A great example of Windows's pathetic regression is "dark mode." Since the early '90s (and I mean '91 or '92), you could set up a system-wide color scheme. Inverse color schemes were an unfortunate vestige of the late '80s, early '90s... the advent of the Mac, "desktop publishing," and the effort to make the screen an analog for a piece of paper. That analogy fails.
The result was millions of people reading black text off the surface of a glaring light bulb all day, every day. The first thing I did was set up a charcoal theme in Windows, pretty much exactly what all the "dark" schemes are today. And all properly written applications inherited it and all was good.
So... just in time for people to realize that this was the way, Microsoft REMOVED the color-scheme editor from windows. Only to have to hastily slap a hard-coded "dark mode" back onto the OS. So damned stupid.
Meanwhile, I wish BMD would take a step back and do the housecleaning that Resolve so desperately needs. They threw a bunch of purchased products together on different pages and called it "integrated," when in fact the integration is buggy and janky.

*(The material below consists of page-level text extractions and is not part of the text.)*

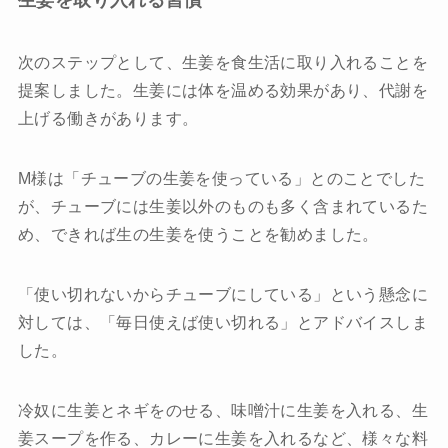
生姜を取り入れる習慣
次のステップとして、生姜を食生活に取り入れることを
提案しました。生姜には体を温める効果があり、代謝を
上げる働きがあります。
M様は「チューブの生姜を使っている」とのことでした
が、チューブには生姜以外のものも多く含まれているた
め、できれば生の生姜を使うことを勧めました。
「使い切れないからチューブにしている」という懸念に
対しては、「毎日使えば使い切れる」とアドバイスしま
した。
冷奴に生姜とネギをのせる、味噌汁に生姜を入れる、生
姜スープを作る、カレーに生姜を入れるなど、様々な料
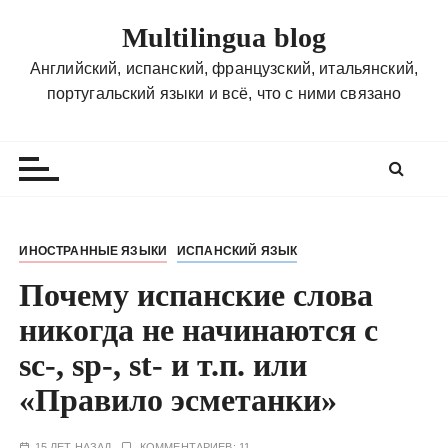
П
Multilingua blog
е
р
Английский, испанский, французский, итальянский,
е
португальский языки и всё, что с ними связано
й
т
и
к
с
о
ИНОСТРАННЫЕ ЯЗЫКИ
ИСПАНСКИЙ ЯЗЫК
д
Почему испанские слова
е
р
никогда не начинаются с
ж
sc-, sp-, st- и т.п. или
и
м
«Правило эсметанки»
о
м
15 ЛЕТ НАЗАД
КОММЕНТАРИЕВ: 11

The #1 thing they need to do is integrate all the nodeviews. A single nodeview for all processing would make Resolve a truly groundbreaking product, and undoubtedly eliminate a lot of bugs.
Amigo! If you're not a professional video editor but you have to, occasionally, make long videos shorter or just remove awkward silences, etc., the cut page is a godsend. You grab the knife tool, bim, bam, boom, you're done.
To be fair (and I hate Microsoft, so it's painful), Microsoft is not alone here. Google and Apple perpetrate similar BS, with Google Drive being a major offender.